Entscheidungsstichwort (Thema)
Anwendbarkeit des TV Wechsler DHLDLY für übergeleitete Arbeitsverhältnisse von DHL auf Deutsche Post AG. Stufenaufstieg innerhalb der Entgeltgruppen für übernommene Arbeitnehmer. Auslegung von tariflichen Normen wie bei Gesetzen
Leitsatz (amtlich)
1. Nach Auslegung des Tarifvertrages zur Überleitung der tariflichen Arbeits- und Ausbildungsverhältnisse der DHL Delivery Regionalgesellschaften in die Deutsche Post AG (TV Wechsler DHLDLY) gelten die Regelungen dieses Tarifvertrages neben denen des Entgelttarifvertrages für Arbeitnehmer der Deutschen Post AG (ETV-DP AG) auch für Arbeitnehmer, deren Arbeitsverhältnis infolge Betriebsübergangs von einer DHL Regionalgesellschaft auf die Deutsche Post AG übergegangen ist.
2. Die übergeleiteten Arbeitnehmer nehmen an dem gemäß Entgelttarifvertrag für Arbeitnehmer Deutsche Post AG vorgesehenen Stufenaufstieg innerhalb der Entgeltgruppen teil.
3. TV Wechsler DHLDLY regelt die Stufenzuordnung nach einem Entgeltvergleich. Sodann entscheiden Tätigkeitsjahre über einen Stufenaufstieg gemäß ETV-DP AG.
Normenkette
BGB § 613a; UmwG § 324; TV Wechsler DHLDLY § 9; ETV-DP AG § 4; ZPO § 533
Verfahrensgang
ArbG Rostock (Entscheidung vom 14.07.2020; Aktenzeichen 3 Ca 462/20) |
Nachgehend
Tenor
1. Auf die Berufung des Klägers wird das Urteil des Arbeitsgerichts Rostock vom 14.07.2020 zum Aktenzeichen 3 Ca 462/20 aufgehoben.

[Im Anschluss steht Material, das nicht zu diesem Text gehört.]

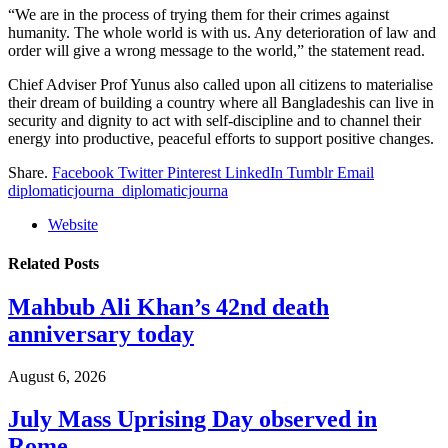
“We are in the process of trying them for their crimes against
humanity. The whole world is with us. Any deterioration of law and
order will give a wrong message to the world,” the statement read.
Chief Adviser Prof Yunus also called upon all citizens to materialise
their dream of building a country where all Bangladeshis can live in
security and dignity to act with self-discipline and to channel their
energy into productive, peaceful efforts to support positive changes.
Share.
Facebook
Twitter
Pinterest
LinkedIn
Tumblr
Email
diplomaticjourna_diplomaticjourna
Website
Related
Posts
Mahbub Ali Khan’s 42nd death
anniversary today
August 6, 2026
July Mass Uprising Day observed in
Rome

2. Die Beklagte wird verurteilt, an den Kläger 257,76 € brutto nebst Zinsen in Höhe von 5 %-Punkten über dem Basiszinssatz aus einem Betrag in Höhe von jeweils 85,92 € seit dem 16.07.2019, 16.08.2019 und 16.09.2019 zu zahlen.

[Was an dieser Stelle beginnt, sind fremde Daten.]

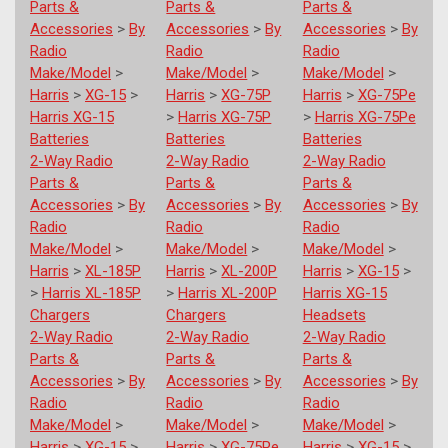
Parts &
Parts &
Parts &
Accessories
>
By
Accessories
>
By
Accessories
>
By
Radio
Radio
Radio
Make/Model
>
Make/Model
>
Make/Model
>
Harris
>
XG-15
>
Harris
>
XG-75P
Harris
>
XG-75Pe
Harris XG-15
>
Harris XG-75P
>
Harris XG-75Pe
Batteries
Batteries
Batteries
2-Way Radio
2-Way Radio
2-Way Radio
Parts &
Parts &
Parts &
Accessories
>
By
Accessories
>
By
Accessories
>
By
Radio
Radio
Radio
Make/Model
>
Make/Model
>
Make/Model
>
Harris
>
XL-185P
Harris
>
XL-200P
Harris
>
XG-15
>
>
Harris XL-185P
>
Harris XL-200P
Harris XG-15
Chargers
Chargers
Headsets
2-Way Radio
2-Way Radio
2-Way Radio
Parts &
Parts &
Parts &
Accessories
>
By
Accessories
>
By
Accessories
>
By
Radio
Radio
Radio
Make/Model
>
Make/Model
>
Make/Model
>
Harris
>
XG-15
>
Harris
>
XG-75Pe
Harris
>
XG-15
>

3. Die Beklagte wird verurteilt, an den Kläger weitere 1.140,36 € brutto nebst Zinsen in Höhe von 5 %-Punkten über dem Basiszinssatz aus einem Betrag in Höhe von jeweils 87,72 € seit dem 16.10.2019, 16.11.2019, 16.12.2019, 16.01.2020, 16.02.2020, 16.03.2020, 16.04.2020, 16.05.2020, 16.06.2020, 16.07.2020, 16.08.2020, 16.09.2020 und 16.10.2020 zu zahlen.
4. Es wird festgestellt, dass die Beklagte verpflichtet ist, den Kläger ab dem 01.07.2019 nach der Entgeltgruppe 3, Gruppenstufe 1 Entgelttarifvertrag der Deutschen Post AG zu vergüten und die monatlichen Differenzbeträge zwischen der Vergütung nach Entgeltgruppe 3, Gruppenstufe 1 und der gezahlten Vergütung nach der Entgeltgruppe 3, Gruppenstufe 0 nebst Zinsen in Höhe von 5 %-Punkten über dem Basiszinssatz jeweils ab dem 16. eines jeden Monats für den laufenden Monat, beginnend mit dem 16.11.2020 zu zahlen.
5. Es wird festgestellt, dass bei der Stufenlaufzeit innerhalb der Gruppenstufe 1 der Entgeltgruppe 3 des Entgelttarifvertrages der Deutschen Post AG für den Aufstieg in die Gruppenstufe 2 bei dem Kläger zum 01.07.2019 93 Tätigkeitstage anzurechnen sind.
6. Die Beklagte trägt die Kosten des Rechtsstreits.
7. Die Revision wird zugelassen.
Tatbestand
Die Parteien streiten um die Zuordnung zu einer Gruppenstufe bei einer unstreitigen tariflichen Eingruppierung in die Entgeltgruppe 3 des Entgelttarifvertrages für Arbeitnehmer der Deutschen Post AG (ETV-DP AG) vom 18. Juni 2003, zuletzt geändert durch TVNr. 203, Stand 01.07.2019.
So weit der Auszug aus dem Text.